Besides increased comfort and energy efficiency, it's actually the enhanced security that motivates buyers to invest in a smart home system. How can these uncertainties be minimized?

Before buying, you should definitely invest time in familiarizing yourself with the provider's security concept. What features are offered? How does the encryption work? Important aspects to consider when choosing include: How long will I receive security updates, and are they even available? Can I change the password – good manufacturers encourage this – and is the data transmitted encrypted? Are updates installed automatically, or is this configurable? The manufacturer-independent platform av-test.de offers a good starting point. There are also smart home components without internet access or communication with the provider. If in doubt, choose one of these. You can also find information on what to look out for on the smart home page of the special report "BSI for Citizens," published by the Federal Office for Information Security (BSI).

In which direction will the future development of technology take?

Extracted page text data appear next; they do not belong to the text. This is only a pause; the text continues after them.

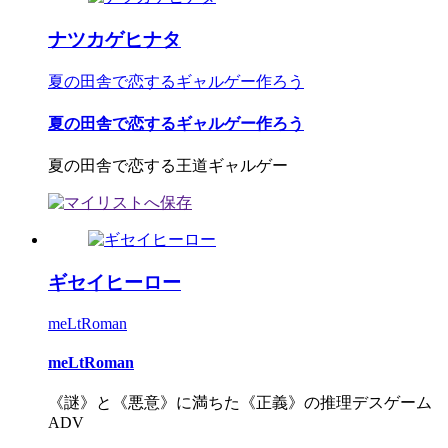
ナツカゲヒナタ
夏の田舎で恋するギャルゲー作ろう
夏の田舎で恋するギャルゲー作ろう
夏の田舎で恋する王道ギャルゲー
ギセイヒーロー
meLtRoman
meLtRoman
《謎》と《悪意》に満ちた《正義》の推理デスゲーム
ADV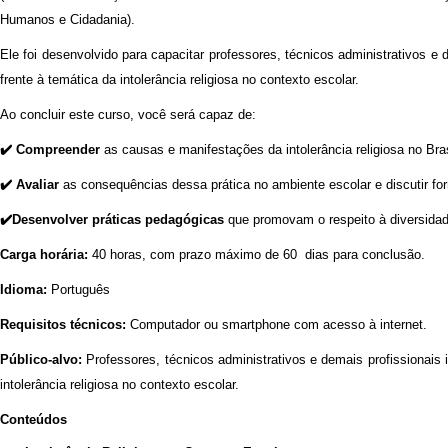
Humanos e Cidadania).
Ele foi desenvolvido para capacitar professores, técnicos administrativos e
frente à temática da intolerância religiosa no contexto escolar.
Ao concluir este curso, você será capaz de:
✔️ Compreender
as causas e manifestações da intolerância religiosa no Bras
✔️ Avaliar
as consequências dessa prática no ambiente escolar e discutir for
✔️Desenvolver práticas pedagógicas
que promovam o respeito à diversidade
Carga horária:
40 horas, com prazo máximo de 60 dias para conclusão.
Idioma:
Português
Requisitos técnicos:
Computador ou smartphone com acesso à internet.
Público-alvo:
Professores, técnicos administrativos e demais profissionais
intolerância religiosa no contexto escolar.
Conteúdos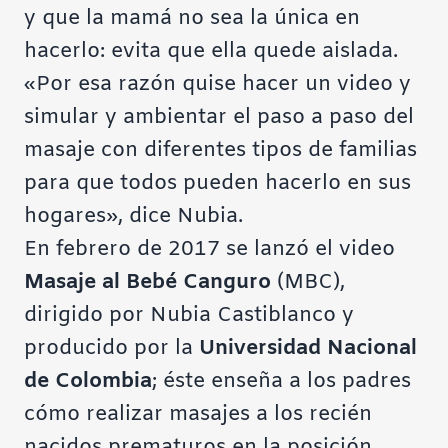
y que la mamá no sea la única en
hacerlo: evita que ella quede aislada.
«Por esa razón quise hacer un video y
simular y ambientar el paso a paso del
masaje con diferentes tipos de familias
para que todos pueden hacerlo en sus
hogares», dice Nubia.
En febrero de 2017 se lanzó el video
Masaje al Bebé Canguro
(MBC),
dirigido por Nubia Castiblanco y
producido por la
Universidad Nacional
de Colombia
; éste enseña a los padres
cómo realizar masajes a los recién
nacidos prematuros en la posición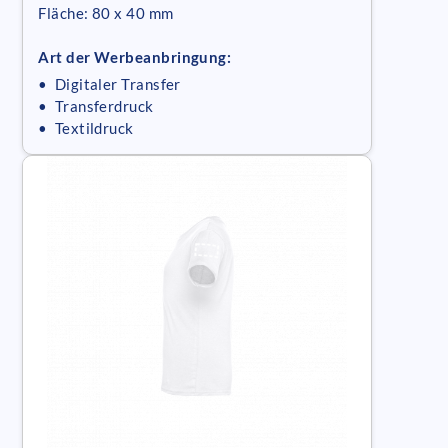
Fläche: 80 x 40 mm
Art der Werbeanbringung:
• Digitaler Transfer
• Transferdruck
• Textildruck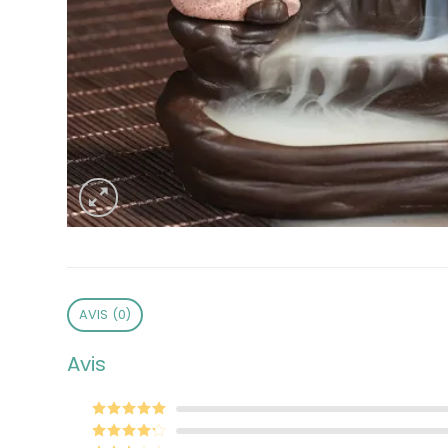
AVIS (0)
Avis
Note
5
sur 5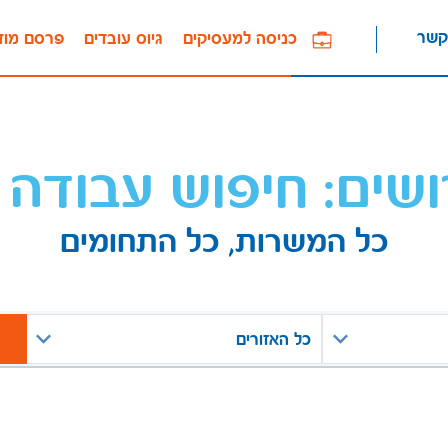
קשר
כניסה למעסיקים
גיוס עובדים
פרסם מוד
ושים: חיפוש עבודה 
כל המשרות, כל התחומים
כל האזורים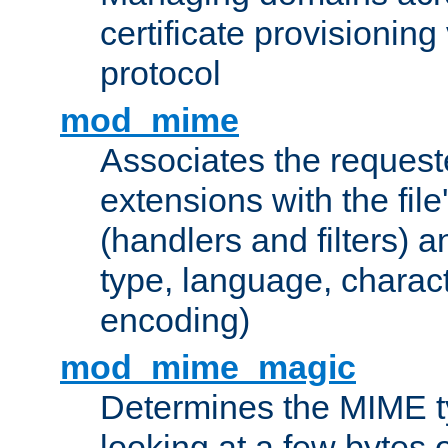
certificate provisionin
protocol
mod_mime
Associates the request
extensions with the file
(handlers and filters) 
type, language, charac
encoding)
mod_mime_magic
Determines the MIME ty
looking at a few bytes o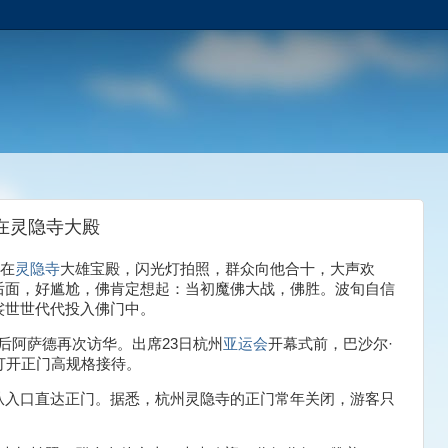
在灵隐寺大殿
在
灵隐寺
大雄宝殿，闪光灯拍照，群众向他合十，大声欢
后面，好尴尬，佛肯定想起：当初魔佛大战，佛胜。波旬自信
裟世世代代投入佛门中。
年后阿萨德再次访华。出席23日杭州
亚运会
开幕式前，巴沙尔·
打开正门高规格接待。
从入口直达正门。据悉，杭州灵隐寺的正门常年关闭，游客只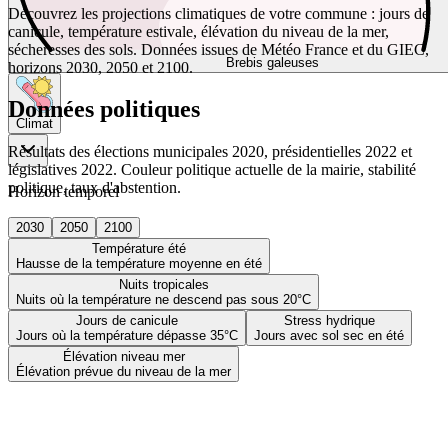
Découvrez les projections climatiques de votre commune : jours de
canicule, température estivale, élévation du niveau de la mer,
sécheresses des sols. Données issues de Météo France et du GIEC,
Brebis galeuses
horizons 2030, 2050 et 2100.
Données politiques
Climat
Résultats des élections municipales 2020, présidentielles 2022 et
législatives 2022. Couleur politique actuelle de la mairie, stabilité
politique, taux d'abstention.
Horizon temporel
2030
2050
2100
Température été
Hausse de la température moyenne en été
Nuits tropicales
Nuits où la température ne descend pas sous 20°C
Jours de canicule
Stress hydrique
Jours où la température dépasse 35°C
Jours avec sol sec en été
Élévation niveau mer
Élévation prévue du niveau de la mer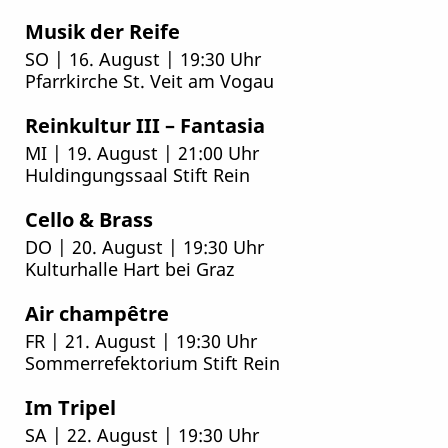
Musik der Reife
SO | 16. August | 19:30 Uhr
Pfarrkirche St. Veit am Vogau
Reinkultur III – Fantasia
MI | 19. August | 21:00 Uhr
Huldingungssaal Stift Rein
Cello & Brass
DO | 20. August | 19:30 Uhr
Kulturhalle Hart bei Graz
Air champêtre
FR | 21. August | 19:30 Uhr
Sommerrefektorium Stift Rein
Im Tripel
SA | 22. August | 19:30 Uhr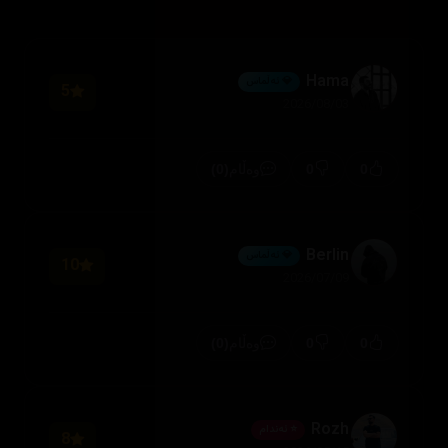
Hama
💎 ئەڵماس
5
2026/08/03
(0)
0
0
وەڵام
Berlin
💎 ئەڵماس
10
2026/07/09
(0)
0
0
وەڵام
Rozh
⭐ ئەندام
8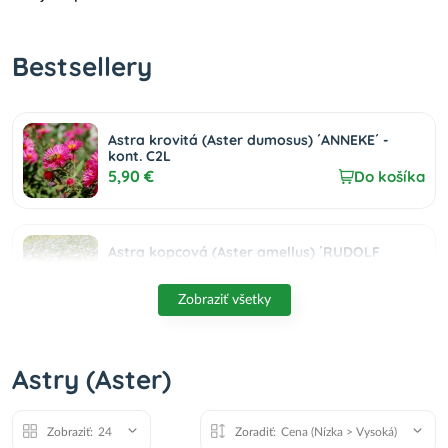
Bestsellery
Astra krovitá (Aster dumosus) ´ANNEKE´ -
kont. C2L
5,90 €
Do košíka
Astra kopcová (Aster amellus) ´RUDOLF
GOETHE´ kont. P9
4,50 €
Do košíka
Zobraziť všetky
Astra krovitá (Aster dumosus) ‘SCHNEEKISSEN’
Astry (Aster)
- výška 10-15 cm, kont. C1,5L
7,50 €
Do košíka
Zobraziť:
24
Zoradiť:
Cena (Nízka > Vysoká)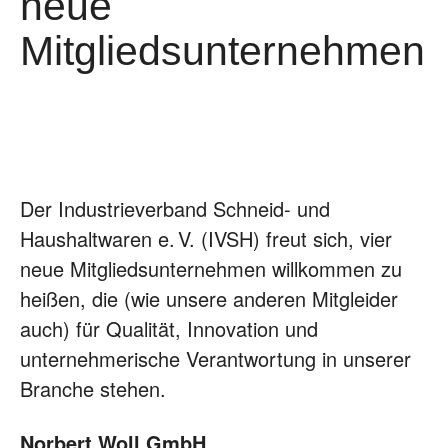
neue
Mitgliedsunternehmen
Der Industrieverband Schneid- und
Haushaltwaren e. V. (IVSH) freut sich, vier
neue Mitgliedsunternehmen willkommen zu
heißen, die (wie unsere anderen Mitgleider
auch) für Qualität, Innovation und
unternehmerische Verantwortung in unserer
Branche stehen.
Norbert Woll GmbH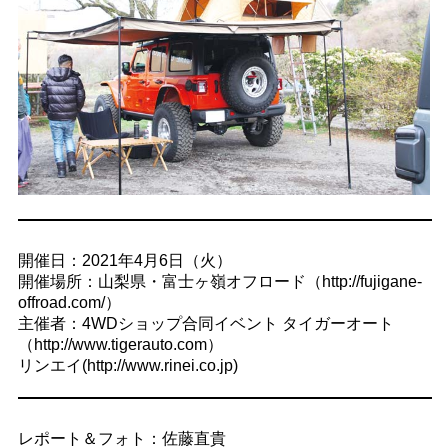
開催日：2021年4月6日（火）
開催場所：山梨県・富士ヶ嶺オフロード（http://fujigane-
offroad.com/）
主催者：4WDショップ合同イベント タイガーオート
（http://www.tigerauto.com）
リンエイ(http://www.rinei.co.jp)
レポート＆フォト：佐藤直貴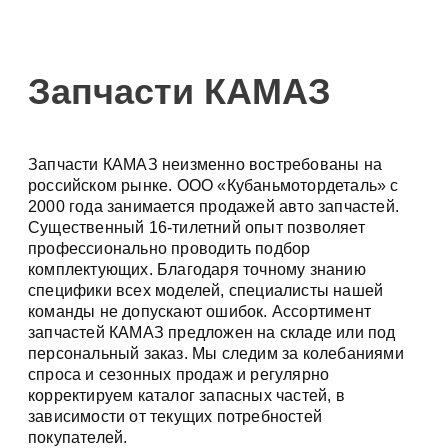
Запчасти КАМАЗ
Запчасти КАМАЗ неизменно востребованы на
российском рынке. ООО «Кубаньмотордеталь» с
2000 года занимается продажей авто запчастей.
Существенный 16-тилетний опыт позволяет
профессионально проводить подбор
комплектующих. Благодаря точному знанию
специфики всех моделей, специалисты нашей
команды не допускают ошибок. Ассортимент
запчастей КАМАЗ предложен на складе или под
персональный заказ. Мы следим за колебаниями
спроса и сезонных продаж и регулярно
корректируем каталог запасных частей, в
зависимости от текущих потребностей
покупателей.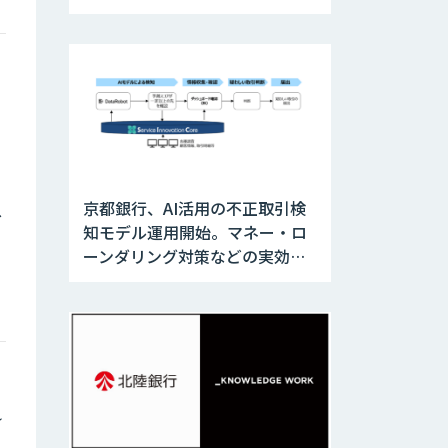
訓練に活用
約
京都銀行、AI活用の不正取引検
ス
知モデル運用開始。マネー・ロ
ーンダリング対策などの実効性
を向上
れ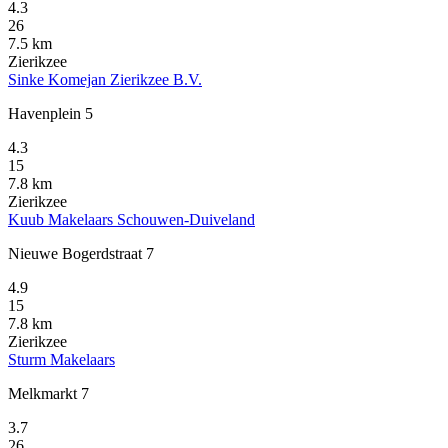
4.3
26
7.5 km
Zierikzee
Sinke Komejan Zierikzee B.V.
Havenplein 5
4.3
15
7.8 km
Zierikzee
Kuub Makelaars Schouwen-Duiveland
Nieuwe Bogerdstraat 7
4.9
15
7.8 km
Zierikzee
Sturm Makelaars
Melkmarkt 7
3.7
26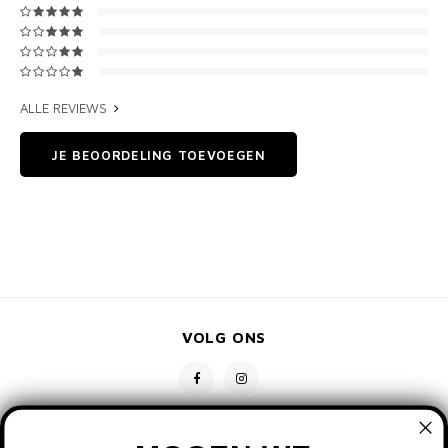
ALLE REVIEWS
JE BEOORDELING TOEVOEGEN
VOLG ONS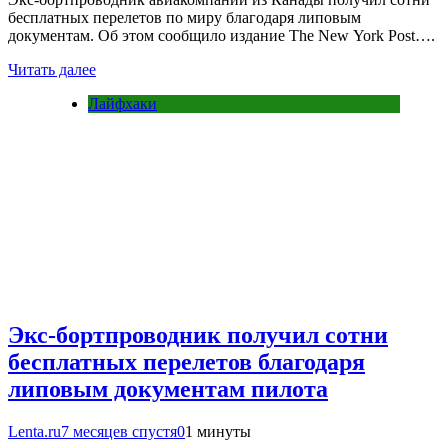
бесплатных перелетов по миру благодаря липовым
документам. Об этом сообщило издание The New York Post….
Читать далее
Лайфхаки
Экс-бортпроводник получил сотни
бесплатных перелетов благодаря
липовым документам пилота
Lenta.ru
7 месяцев спустя
0
1 минуты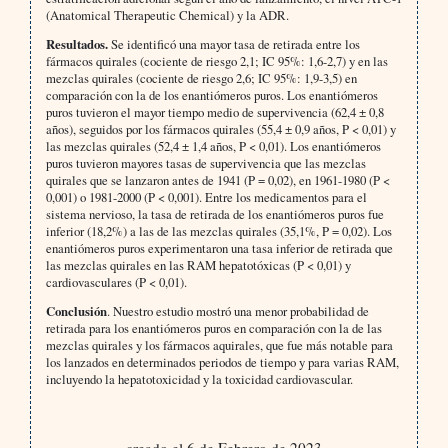
(Anatomical Therapeutic Chemical) y la ADR.
Resultados.
Se identificó una mayor tasa de retirada entre los
fármacos quirales (cociente de riesgo 2,1; IC 95%: 1,6-2,7) y en las
mezclas quirales (cociente de riesgo 2,6; IC 95%: 1,9-3,5) en
comparación con la de los enantiómeros puros. Los enantiómeros
puros tuvieron el mayor tiempo medio de supervivencia (62,4 ± 0,8
años), seguidos por los fármacos quirales (55,4 ± 0,9 años, P < 0,01) y
las mezclas quirales (52,4 ± 1,4 años, P < 0,01). Los enantiómeros
puros tuvieron mayores tasas de supervivencia que las mezclas
quirales que se lanzaron antes de 1941 (P = 0,02), en 1961-1980 (P <
0,001) o 1981-2000 (P < 0,001). Entre los medicamentos para el
sistema nervioso, la tasa de retirada de los enantiómeros puros fue
inferior (18,2%) a las de las mezclas quirales (35,1%, P = 0,02). Los
enantiómeros puros experimentaron una tasa inferior de retirada que
las mezclas quirales en las RAM hepatotóxicas (P < 0,01) y
cardiovasculares (P < 0,01).
Conclusión
. Nuestro estudio mostró una menor probabilidad de
retirada para los enantiómeros puros en comparación con la de las
mezclas quirales y los fármacos aquirales, que fue más notable para
los lanzados en determinados periodos de tiempo y para varias RAM,
incluyendo la hepatotoxicidad y la toxicidad cardiovascular.
creado el 6 de Febrero de 2023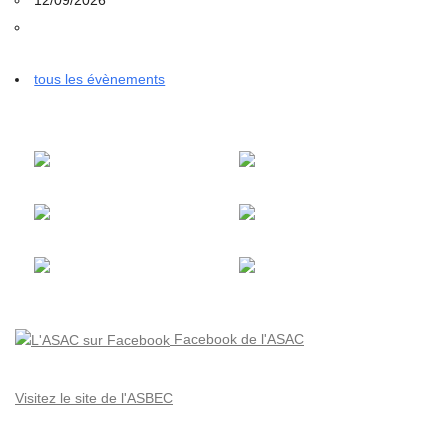
tous les évènements
Facebook de l'ASAC
Visitez le site de l'ASBEC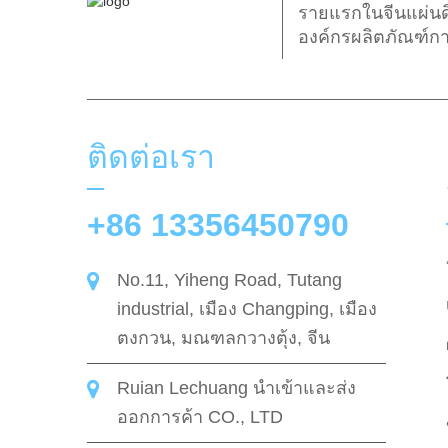
รายแรกในจีนแผ่นดิ
องค์กรผลิตภัณฑ์ก
ติดต่อเรา
+86 13356450790
No.11, Yiheng Road, Tutang
industrial, เมือง Changping, เมือง
ตงกวน, มณฑลกวางตุ้ง, จีน
Ruian Lechuang นําเข้าและส่ง
ออกการค้า CO., LTD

Manufacturers are currently working on combining components that currently operate independently to create specific routines. The command "Alexa, start the morning program!" would then be enough to heat the bathroom, raise the blinds, brew coffee, and search for your favorite radio station. In the future, such routines will also be controllable from the car. So, if I want to do some shopping on my way home, I can ask what's already in the refrigerator.

Very practical. How smart is your own home?

Despite the many convenient features that a smart home offers, mine is rather traditional. For security, I still rely on mechanical burglar protection.

Thank you for the informative conversation, Mr. Schulik!